§ Exercise prompt: From the data below, return each line in which the string "veel" is found.

§ Extracted data entries:

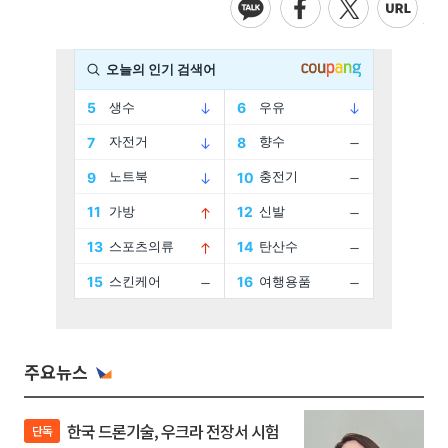
주요뉴스
한국 드론기술, 우크라 전장서 시험
단독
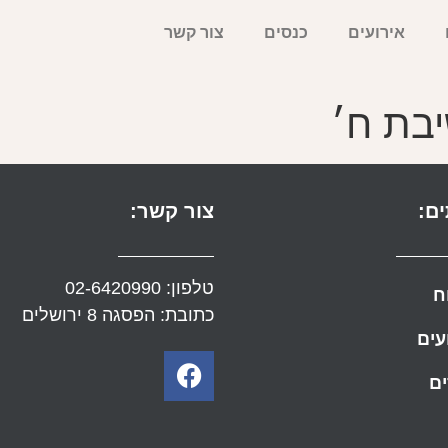
אירועים
כנסים
צור קשר
יבת ח׳
ם:
צור קשר:
טלפון:
02-6420990
ח
כתובת: הפסגה 8 ירושלים
עים
ם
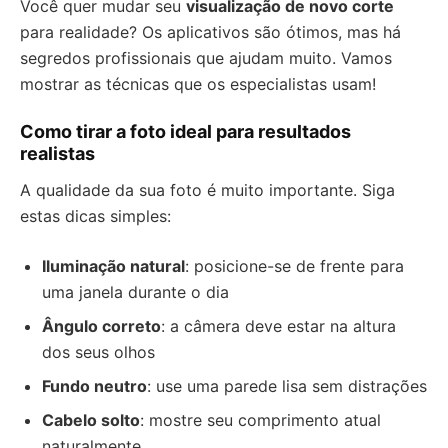
Você quer mudar seu
visualização de novo corte
para realidade? Os aplicativos são ótimos, mas há
segredos profissionais que ajudam muito. Vamos
mostrar as técnicas que os especialistas usam!
Como tirar a foto ideal para resultados
realistas
A qualidade da sua foto é muito importante. Siga
estas dicas simples:
Iluminação natural
: posicione-se de frente para
uma janela durante o dia
Ângulo correto
: a câmera deve estar na altura
dos seus olhos
Fundo neutro
: use uma parede lisa sem distrações
Cabelo solto
: mostre seu comprimento atual
naturalmente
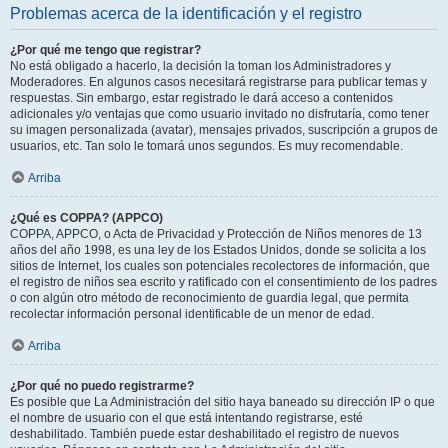
Problemas acerca de la identificación y el registro
¿Por qué me tengo que registrar?
No está obligado a hacerlo, la decisión la toman los Administradores y
Moderadores. En algunos casos necesitará registrarse para publicar temas y
respuestas. Sin embargo, estar registrado le dará acceso a contenidos
adicionales y/o ventajas que como usuario invitado no disfrutaría, como tener
su imagen personalizada (avatar), mensajes privados, suscripción a grupos de
usuarios, etc. Tan solo le tomará unos segundos. Es muy recomendable.
Arriba
¿Qué es COPPA? (APPCO)
COPPA, APPCO, o Acta de Privacidad y Protección de Niños menores de 13
años del año 1998, es una ley de los Estados Unidos, donde se solicita a los
sitios de Internet, los cuales son potenciales recolectores de información, que
el registro de niños sea escrito y ratificado con el consentimiento de los padres
o con algún otro método de reconocimiento de guardia legal, que permita
recolectar información personal identificable de un menor de edad.
Arriba
¿Por qué no puedo registrarme?
Es posible que La Administración del sitio haya baneado su dirección IP o que
el nombre de usuario con el que está intentando registrarse, esté
deshabilitado. También puede estar deshabilitado el registro de nuevos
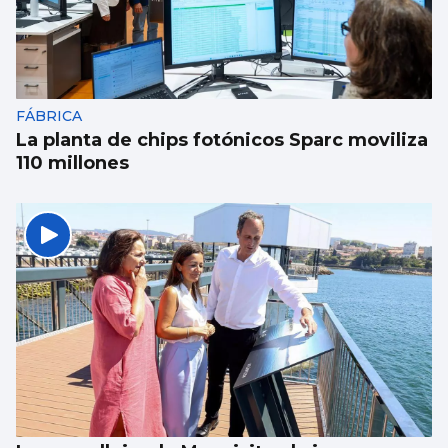
FÁBRICA
La planta de chips fotónicos Sparc moviliza
110 millones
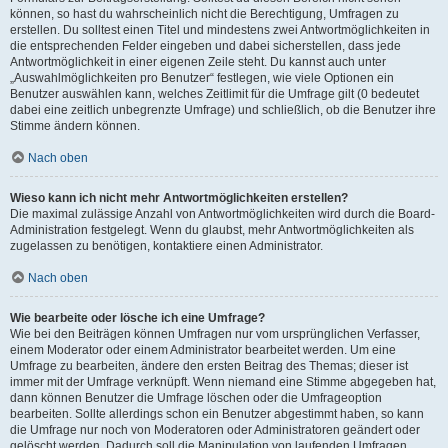
können, so hast du wahrscheinlich nicht die Berechtigung, Umfragen zu
erstellen. Du solltest einen Titel und mindestens zwei Antwortmöglichkeiten in
die entsprechenden Felder eingeben und dabei sicherstellen, dass jede
Antwortmöglichkeit in einer eigenen Zeile steht. Du kannst auch unter
„Auswahlmöglichkeiten pro Benutzer“ festlegen, wie viele Optionen ein
Benutzer auswählen kann, welches Zeitlimit für die Umfrage gilt (0 bedeutet
dabei eine zeitlich unbegrenzte Umfrage) und schließlich, ob die Benutzer ihre
Stimme ändern können.
Nach oben
Wieso kann ich nicht mehr Antwortmöglichkeiten erstellen?
Die maximal zulässige Anzahl von Antwortmöglichkeiten wird durch die Board-
Administration festgelegt. Wenn du glaubst, mehr Antwortmöglichkeiten als
zugelassen zu benötigen, kontaktiere einen Administrator.
Nach oben
Wie bearbeite oder lösche ich eine Umfrage?
Wie bei den Beiträgen können Umfragen nur vom ursprünglichen Verfasser,
einem Moderator oder einem Administrator bearbeitet werden. Um eine
Umfrage zu bearbeiten, ändere den ersten Beitrag des Themas; dieser ist
immer mit der Umfrage verknüpft. Wenn niemand eine Stimme abgegeben hat,
dann können Benutzer die Umfrage löschen oder die Umfrageoption
bearbeiten. Sollte allerdings schon ein Benutzer abgestimmt haben, so kann
die Umfrage nur noch von Moderatoren oder Administratoren geändert oder
gelöscht werden. Dadurch soll die Manipulation von laufenden Umfragen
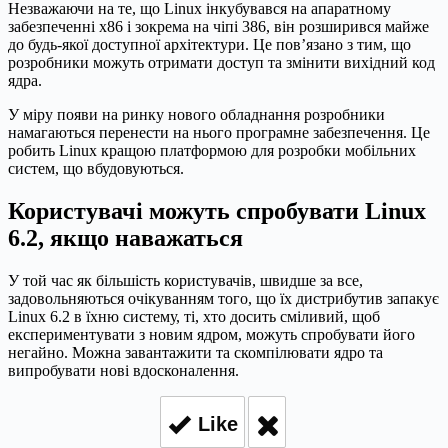
Незважаючи на те, що Linux інкубувався на апаратному
забезпеченні x86 і зокрема на чіпі 386, він розширився майже
до будь-якої доступної архітектури. Це пов’язано з тим, що
розробники можуть отримати доступ та змінити вихідний код
ядра.
У міру появи на ринку нового обладнання розробники
намагаються перенести на нього програмне забезпечення. Це
робить Linux кращою платформою для розробки мобільних
систем, що вбудовуються.
Користувачі можуть спробувати Linux
6.2, якщо наважаться
У той час як більшість користувачів, швидше за все,
задовольняються очікуванням того, що їх дистрибутив запакує
Linux 6.2 в їхню систему, ті, хто досить сміливий, щоб
експериментувати з новим ядром, можуть спробувати його
негайно. Можна завантажити та скомпілювати ядро та
випробувати нові вдосконалення.
Like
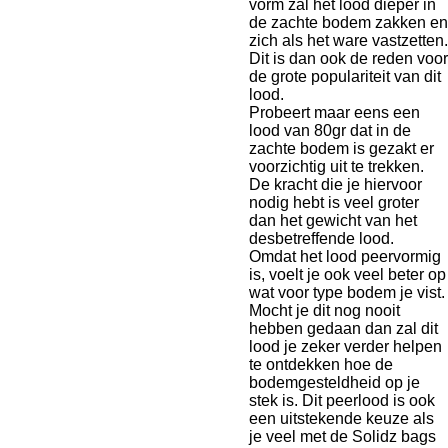
vorm zal het lood dieper in
de zachte bodem zakken en
zich als het ware vastzetten.
Dit is dan ook de reden voor
de grote populariteit van dit
lood.
Probeert maar eens een
lood van 80gr dat in de
zachte bodem is gezakt er
voorzichtig uit te trekken.
De kracht die je hiervoor
nodig hebt is veel groter
dan het gewicht van het
desbetreffende lood.
Omdat het lood peervormig
is, voelt je ook veel beter op
wat voor type bodem je vist.
Mocht je dit nog nooit
hebben gedaan dan zal dit
lood je zeker verder helpen
te ontdekken hoe de
bodemgesteldheid op je
stek is. Dit peerlood is ook
een uitstekende keuze als
je veel met de Solidz bags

§ Completed task:
nodig hebt is veel groter
is, voelt je ook veel beter op
je veel met de Solidz bags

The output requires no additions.